Wants to ‘Go National’

The two spent many long nights, Adams recalled, working in the makeshift composing room consisting of drafting table, light table, word processor, stacks of magazines and books, rulers, pens, pencils and paste pots in a spare room of Aziz’s home on Foothill Boulevard. And, as Aziz gathers together copy for a second issue of Moving Forward to be published in January, he is dreaming of “going national.”
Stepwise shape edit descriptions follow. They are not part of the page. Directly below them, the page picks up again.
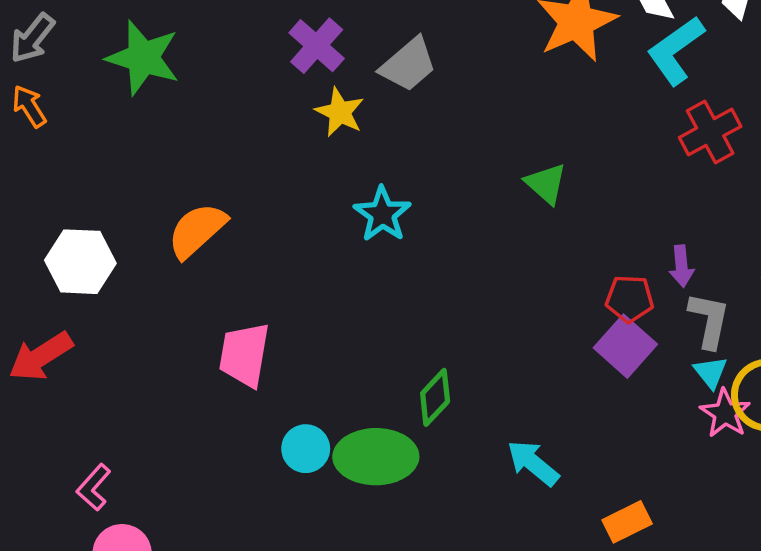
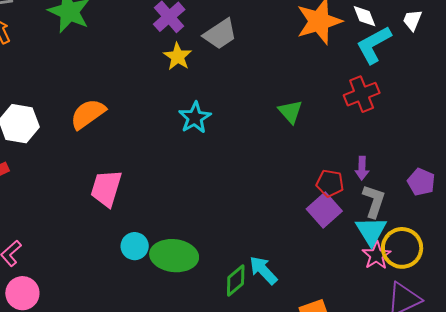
red cross: (710, 132) -> (362, 94), moved
cyan triangle: (710, 372) -> (371, 231), size x1.6
green diamond: (435, 397) -> (236, 281), moved

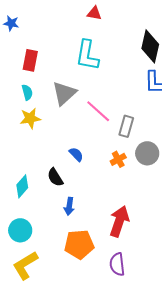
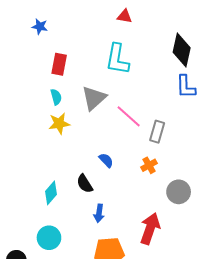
gray circle: (147, 153) -> (179, 192), moved

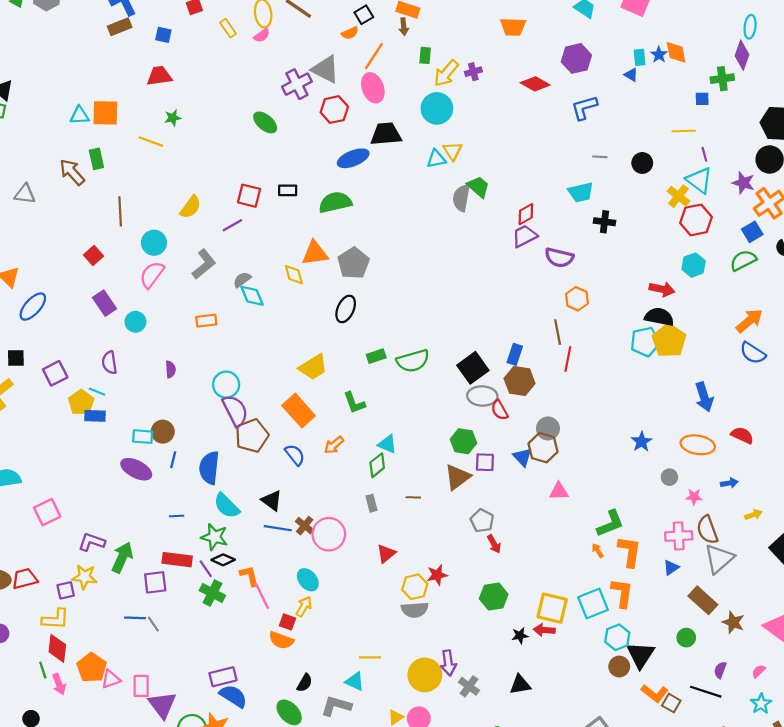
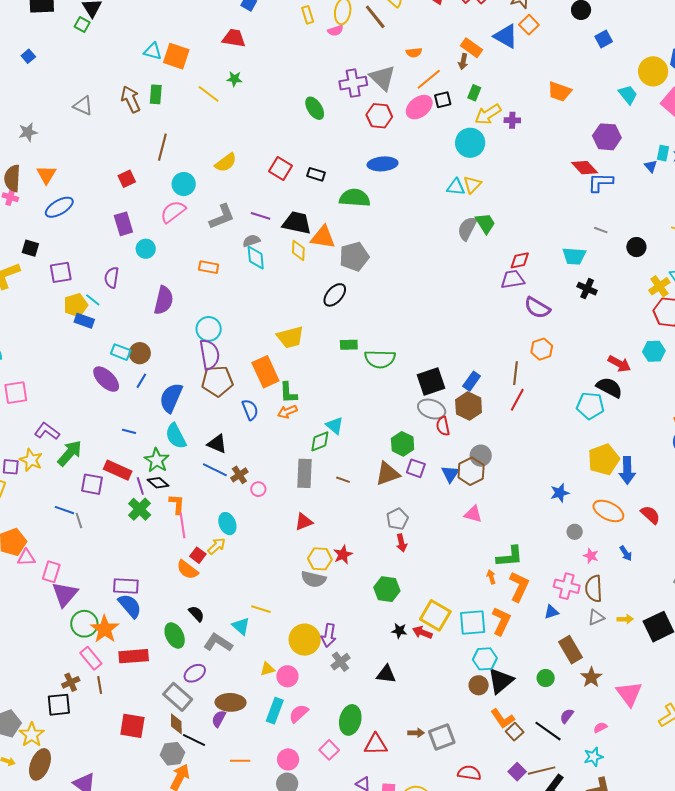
black square: (364, 15) -> (443, 100), moved
red diamond: (535, 84) -> (585, 168), moved
pink ellipse: (373, 88) -> (419, 107), turned 56
black trapezoid: (386, 134) -> (297, 223), moved
purple line: (232, 225) -> (261, 216), moved, turned 30
yellow pentagon: (669, 341) -> (604, 460), moved
purple semicircle: (170, 369) -> (164, 300), size x1.8
green L-shape: (354, 403) -> (288, 393), moved
blue arrow: (729, 483) -> (626, 553), turned 49
black triangle: (272, 501) -> (217, 444), turned -30
gray rectangle: (371, 503) -> (305, 473), size x1.8
yellow arrow: (753, 515) -> (625, 619), moved
pink circle: (329, 534) -> (258, 489), size x0.5
gray triangle: (719, 559) -> (596, 617), size x0.6
red star: (437, 575) -> (343, 555), turned -30
black semicircle: (305, 683) -> (196, 614), turned -90

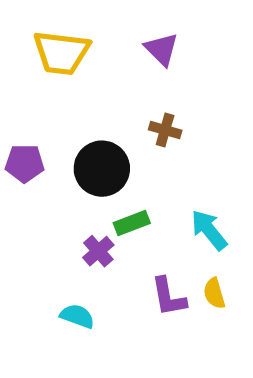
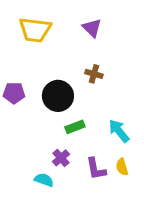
purple cross: (98, 251) -> (61, 158), moved

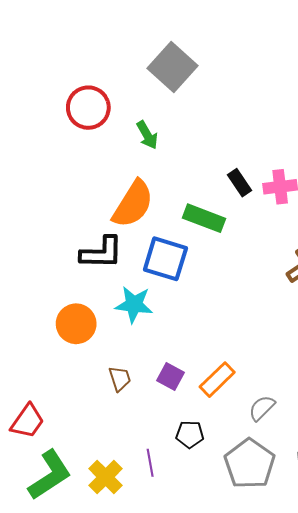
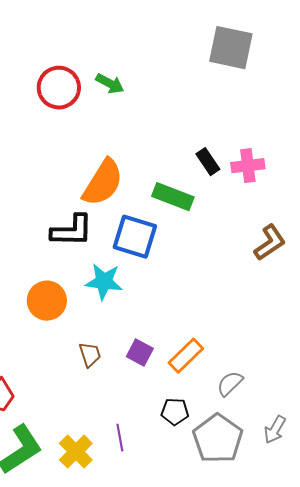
gray square: (173, 67) -> (231, 48), moved, turned -30
green arrow: (147, 135) -> (110, 84), moved, turned -32
black pentagon: (190, 434) -> (175, 412), moved

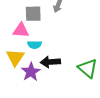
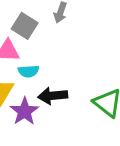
gray square: (33, 14) -> (25, 26), turned 36

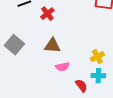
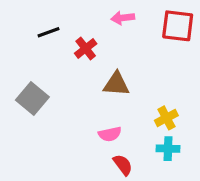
brown triangle: (52, 46) -> (116, 84), moved
red semicircle: (81, 86) -> (123, 165), moved

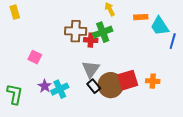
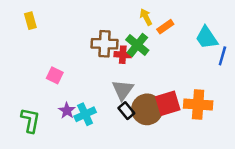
orange rectangle: (141, 17) -> (165, 27), moved, turned -32
green cross: (103, 32) -> (137, 45), turned -30
orange cross: (153, 81) -> (198, 105), size x1.6

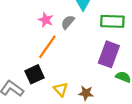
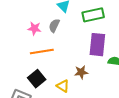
orange line: (47, 47) -> (42, 52), turned 60
brown star: (86, 93) -> (81, 72), moved

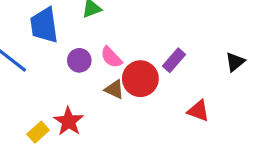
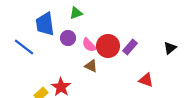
purple circle: (79, 60) -> (68, 38), moved
red circle: (140, 79) -> (108, 46), moved

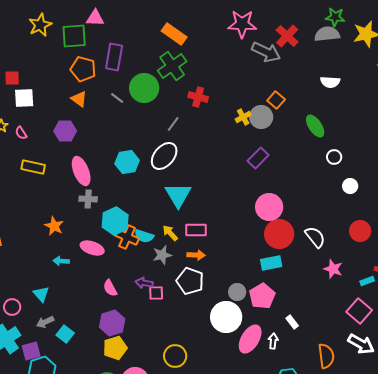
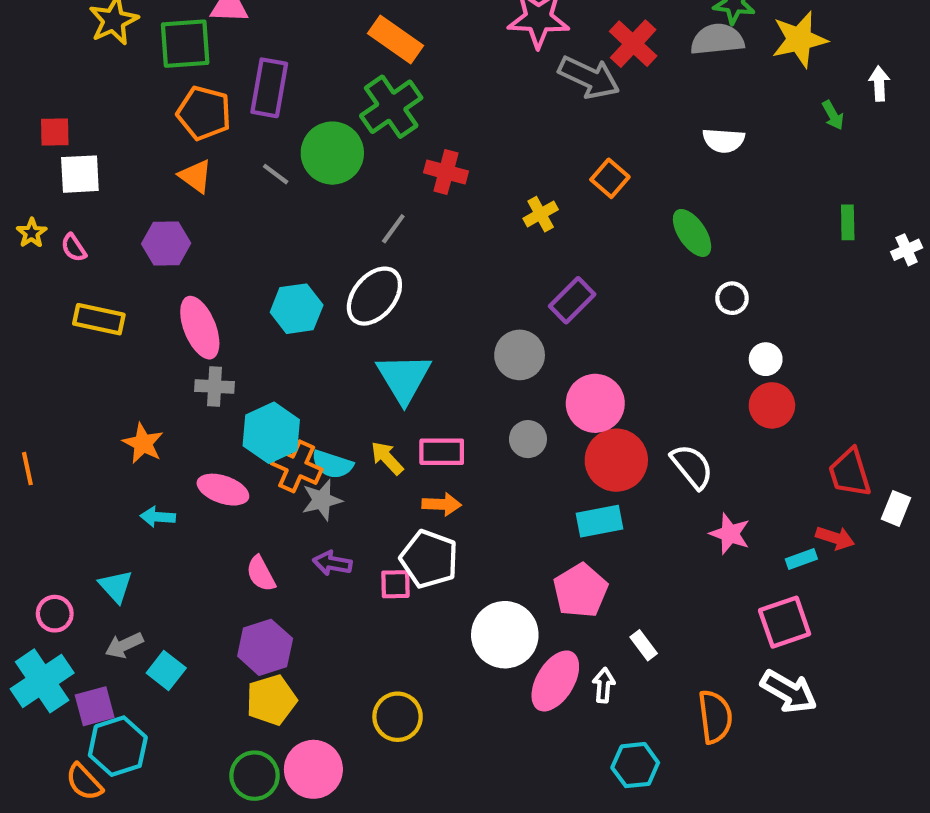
gray circle: (261, 117) -> (520, 355), moved
red circle: (360, 231) -> (772, 405), moved
gray star: (162, 255) -> (322, 500), moved
gray circle: (237, 292) -> (528, 439), moved
pink square: (156, 293) -> (395, 584), moved
pink square: (359, 311) -> (785, 622), turned 30

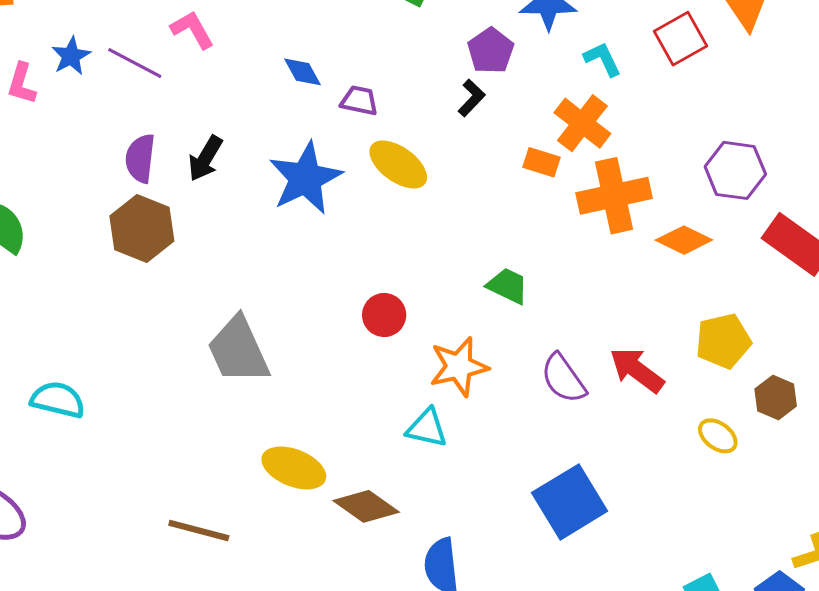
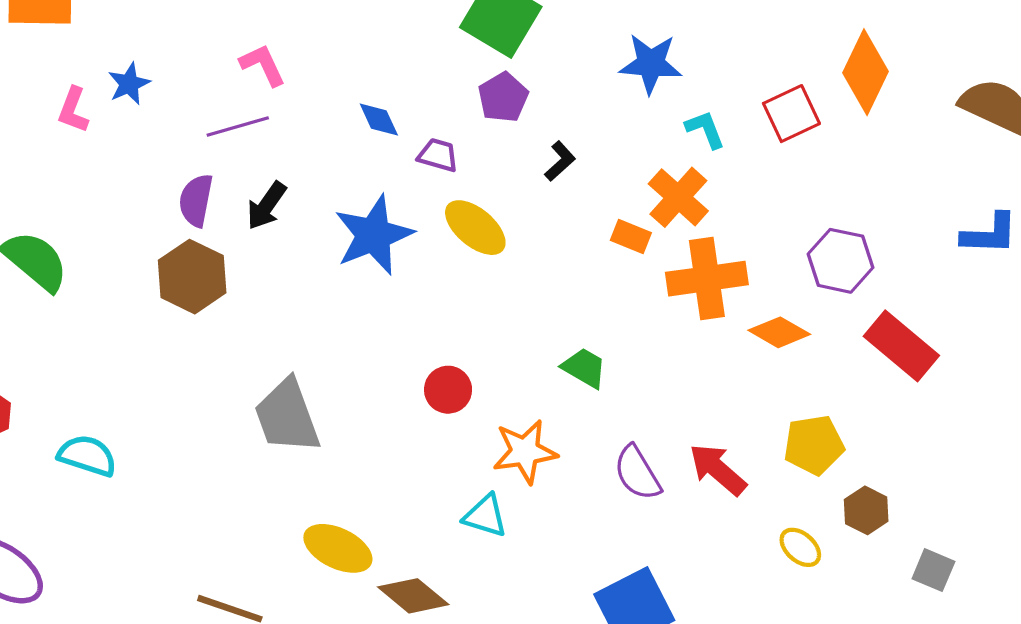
purple pentagon: (491, 51) -> (503, 97), moved
purple line: (135, 63) -> (238, 127), moved, turned -48

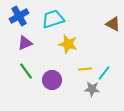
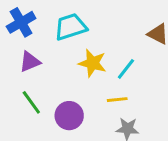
cyan line: (104, 73) -> (126, 69), moved

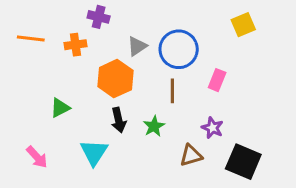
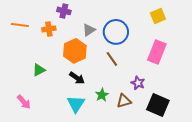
pink rectangle: (217, 80) -> (157, 52), moved, size x1.6
brown line: (172, 91) -> (112, 59), turned -35
black arrow: (119, 120) -> (77, 78), turned -42
green star: (154, 126) -> (102, 95), moved
cyan triangle: (94, 152) -> (76, 104), moved

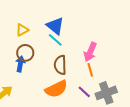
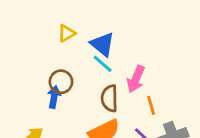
yellow triangle: (22, 30) -> (67, 33), moved
pink arrow: (90, 52) -> (136, 79), moved

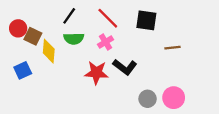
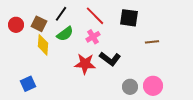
brown square: (33, 36) -> (39, 24), moved
green semicircle: (74, 39) -> (65, 34), turned -36
blue square: (23, 70) -> (28, 84), moved

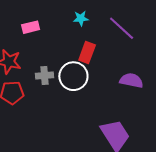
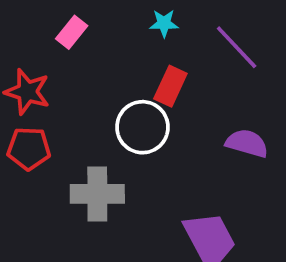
pink rectangle: (31, 27) -> (72, 32), turned -42
gray cross: (44, 75) -> (97, 194), moved, size x1.6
“It’s an obsession,” explained Aziz, who was paralyzed from the chest down in May, 1983, after he dived into shallow water off a dock on the Colorado River and hit his head on a sand bar. “It’s not the money. It’s not the prestige of being famous. It’s just to get information to people.”

Moving Forward is an outgrowth of Aziz’s frustration in adjusting to his handicap and the problems of accessibility once released after six months at Daniel Freeman Memorial Hospital in Inglewood. “If you don’t have contact with a therapist that has a lot of information to give you, you don’t know where to go,” Aziz said. “You don’t know what to do.

‘It’s a Shock’

“It’s a shock to suddenly be handicapped. But it’s even harder to try to put your life back together once you’re released from medical care. Then you’re on your own.”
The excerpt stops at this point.